- **TASK OBJECTIVE**:
Please copy the lines below, exactly as they are, from the one with "INCONSTITUCIONALIDADE. EMENDA CONSTITUCIONAL" through the one with "دودی کیلویی چند شد؟", and leave out the pictures.

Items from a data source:
>>>

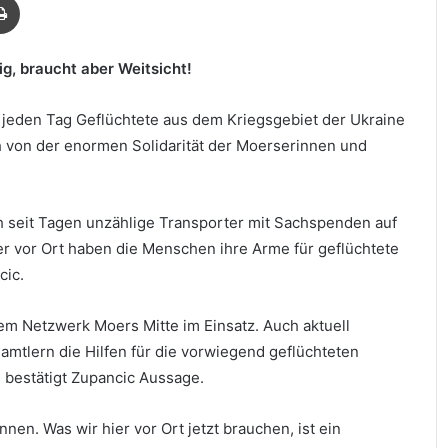
ig, braucht aber Weitsicht!
eden Tag Geflüchtete aus dem Kriegsgebiet der Ukraine
h von der enormen Solidarität der Moerserinnen und
h seit Tagen unzählige Transporter mit Sachspenden auf
r vor Ort haben die Menschen ihre Arme für geflüchtete
cic.
dem Netzwerk Moers Mitte im Einsatz. Auch aktuell
amtlern die Hilfen für die vorwiegend geflüchteten
d bestätigt Zupancic Aussage.
en. Was wir hier vor Ort jetzt brauchen, ist ein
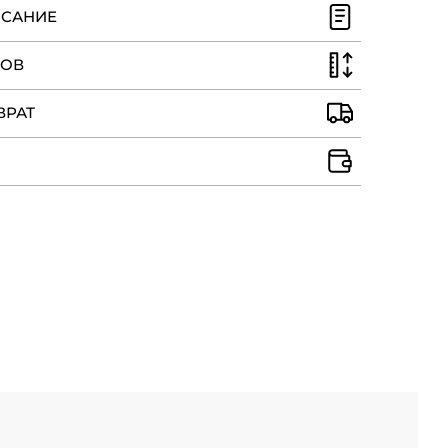
ИСАНИЕ
РОВ
ВРАТ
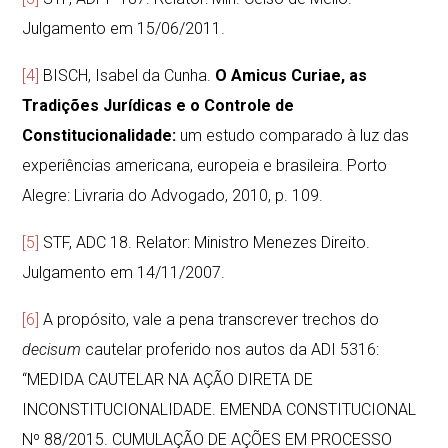
Julgamento em 15/06/2011.
[4]
BISCH, Isabel da Cunha.
O Amicus Curiae, as
Tradições Jurídicas e o Controle de
Constitucionalidade:
um estudo comparado à luz das
experiências americana, europeia e brasileira. Porto
Alegre: Livraria do Advogado, 2010, p. 109.
[5]
STF, ADC 18. Relator: Ministro Menezes Direito.
Julgamento em 14/11/2007.
[6]
A propósito, vale a pena transcrever trechos do
decisum
cautelar proferido nos autos da ADI 5316:
“MEDIDA CAUTELAR NA AÇÃO DIRETA DE
INCONSTITUCIONALIDADE. EMENDA CONSTITUCIONAL
Nº 88/2015. CUMULAÇÃO DE AÇÕES EM PROCESSO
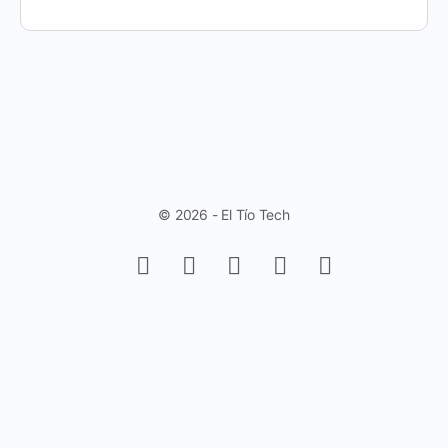
© 2026 - El Tío Tech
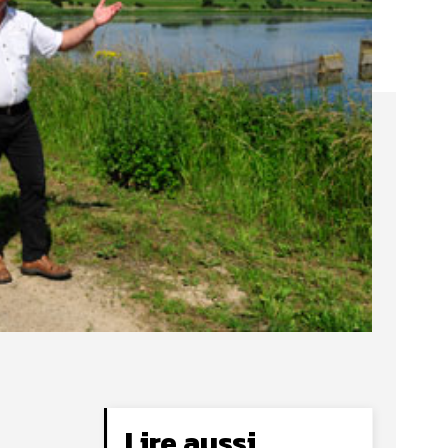
Lire aussi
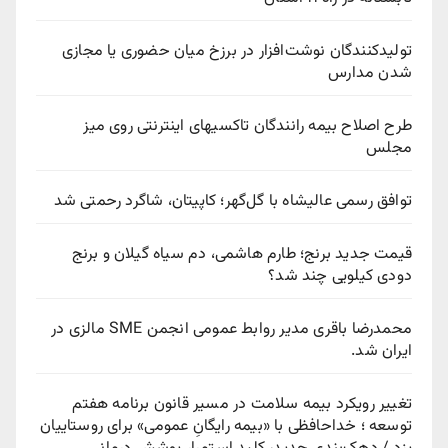
تولیدکنندگان نوشت‌افزار در برزخ میان حضوری یا مجازی
شدن مدارس
طرح اصلاح بیمه رانندگان تاکسیهای اینترنتی روی میز
مجلس
توافق رسمی عالیشاه با گل‌گهر؛ کاپیتان، شاگرد رحمتی شد
قیمت جدید برنج؛ طارم هاشمی، دم سیاه گیلان و برنج
دودی کیلویی چند شد؟
محمدرضا باقری مدیر روابط عمومی انجمن SME مالزی در
ایران شد.
تغییر رویکرد بیمه سلامت در مسیر قانون برنامه هفتم
توسعه ؛ خداحافظی با «بیمه رایگانِ عمومی» برای روستاییان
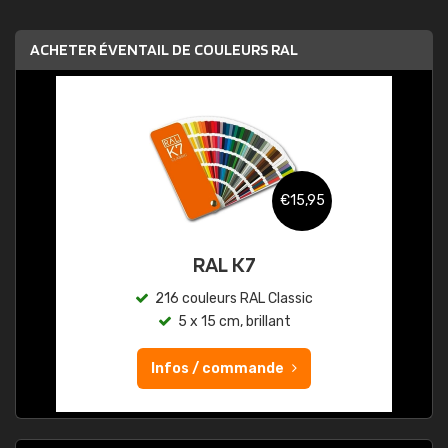
ACHETER ÉVENTAIL DE COULEURS RAL
€15,95
RAL K7
216 couleurs RAL Classic
5 x 15 cm, brillant
Infos / commande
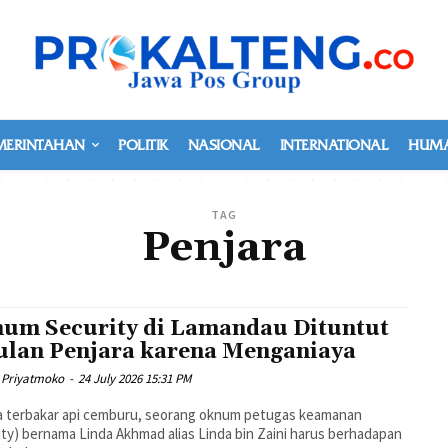
MERINTAHAN
POLITIK
NASIONAL
INTERNATIONAL
HUMA
TAG
Penjara
um Security di Lamandau Dituntut
ulan Penjara karena Menganiaya
 Priyatmoko
-
24 July 2026 15:31 PM
a terbakar api cemburu, seorang oknum petugas keamanan
ity) bernama Linda Akhmad alias Linda bin Zaini harus berhadapan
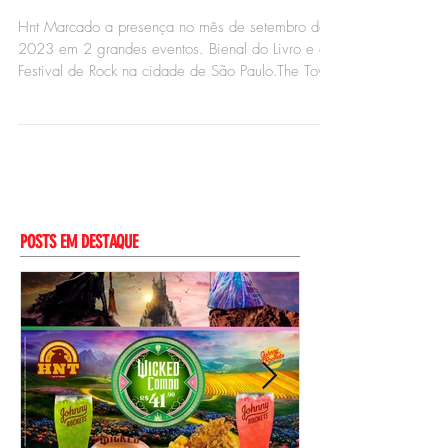
Eventos no mês de setembro: The
Town e Bienal do livro
Hnt Marcado a presença no mês de setembro de
2023 em 2 grandes eventos. Bienal do Livro e o
Festival de Rock na cidade de São Paulo.The Town
POSTS EM DESTAQUE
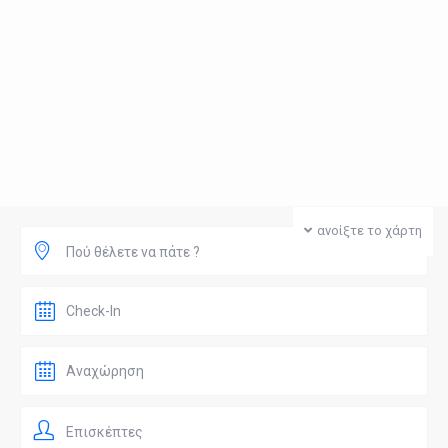
ανοίξτε το χάρτη
Πού θέλετε να πάτε ?
Επισκέπτες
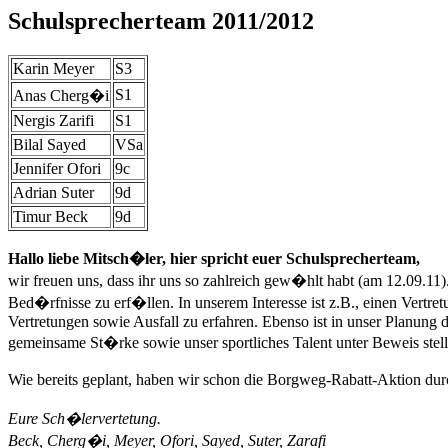
Schulsprecherteam 2011/2012
Karin Meyer
S3
S1
Anas Cherg�i
Nergis Zarifi
S1
Bilal Sayed
VSa
Jennifer Ofori
9c
Adrian Suter
9d
Timur Beck
9d
Hallo liebe Mitsch�ler, hier spricht euer Schulsprecherteam,
wir freuen uns, dass ihr uns so zahlreich gew�hlt habt (am 12.09.11
Bed�rfnisse zu erf�llen. In unserem Interesse ist z.B., einen Vert
Vertretungen sowie Ausfall zu erfahren. Ebenso ist in unser Planung
gemeinsame St�rke sowie unser sportliches Talent unter Beweis stell
Wie bereits geplant, haben wir schon die Borgweg-Rabatt-Aktion dur
Eure Sch�lervertetung.
Beck, Cherg�i, Meyer, Ofori, Sayed, Suter, Zarafi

<<<

- **RESPONSE TO THE EXERCISE**:
INCONSTITUCIONALIDADE. EMENDA CONSTITUCIONAL
Nº 88/2015. CUMULAÇÃO DE AÇÕES EM PROCESSO
© 2026 - El Tío Tech
Lire aussi
تولیدکنندگان نوشت‌افزار در برزخ میان حضوری یا مجازی
شدن مدارس
طرح اصلاح بیمه رانندگان تاکسیهای اینترنتی روی میز
مجلس
توافق رسمی عالیشاه با گل‌گهر؛ کاپیتان، شاگرد رحمتی شد
قیمت جدید برنج؛ طارم هاشمی، دم سیاه گیلان و برنج
دودی کیلویی چند شد؟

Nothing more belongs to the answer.